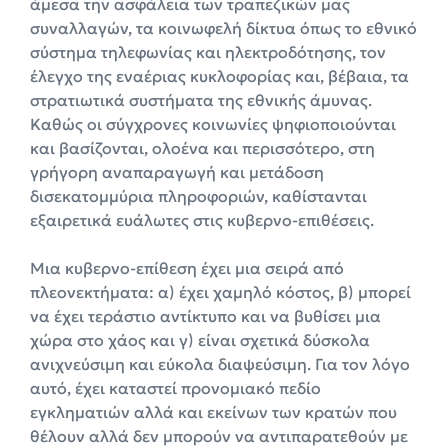
άμεσα την ασφάλεια των τραπεζικών μας
συναλλαγών, τα κοινωφελή δίκτυα όπως το εθνικό
σύστημα τηλεφωνίας και ηλεκτροδότησης, τον
έλεγχο της εναέριας κυκλοφορίας και, βέβαια, τα
στρατιωτικά συστήματα της εθνικής άμυνας.
Καθώς οι σύγχρονες κοινωνίες ψηφιοποιούνται
και βασίζονται, ολοένα και περισσότερο, στη
γρήγορη αναπαραγωγή και μετάδοση
δισεκατομμύρια πληροφοριών, καθίστανται
εξαιρετικά ευάλωτες στις κυβερνο-επιθέσεις.
Μια κυβερνο-επίθεση έχει μια σειρά από
πλεονεκτήματα: α) έχει χαμηλό κόστος, β) μπορεί
να έχει τεράστιο αντίκτυπο και να βυθίσει μια
χώρα στο χάος και γ) είναι σχετικά δύσκολα
ανιχνεύσιμη και εύκολα διαψεύσιμη. Για τον λόγο
αυτό, έχει καταστεί προνομιακό πεδίο
εγκληματιών αλλά και εκείνων των κρατών που
θέλουν αλλά δεν μπορούν να αντιπαρατεθούν με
--------------------------------------------------
TASK DIRECTIONS = The stretch of entries above that starts with the line containing "σύστημα τηλεφωνίας και ηλεκτροδότησης, τον" and goes on through the line containing "χώρα στο χάος και γ) είναι σχετικά δύσκολα" is to be transcribed exactly, and no other line is to be transcribed.

YOUR RESPONSE =
σύστημα τηλεφωνίας και ηλεκτροδότησης, τον
έλεγχο της εναέριας κυκλοφορίας και, βέβαια, τα
στρατιωτικά συστήματα της εθνικής άμυνας.
Καθώς οι σύγχρονες κοινωνίες ψηφιοποιούνται
και βασίζονται, ολοένα και περισσότερο, στη
γρήγορη αναπαραγωγή και μετάδοση
δισεκατομμύρια πληροφοριών, καθίστανται
εξαιρετικά ευάλωτες στις κυβερνο-επιθέσεις.
Μια κυβερνο-επίθεση έχει μια σειρά από
πλεονεκτήματα: α) έχει χαμηλό κόστος, β) μπορεί
να έχει τεράστιο αντίκτυπο και να βυθίσει μια
χώρα στο χάος και γ) είναι σχετικά δύσκολα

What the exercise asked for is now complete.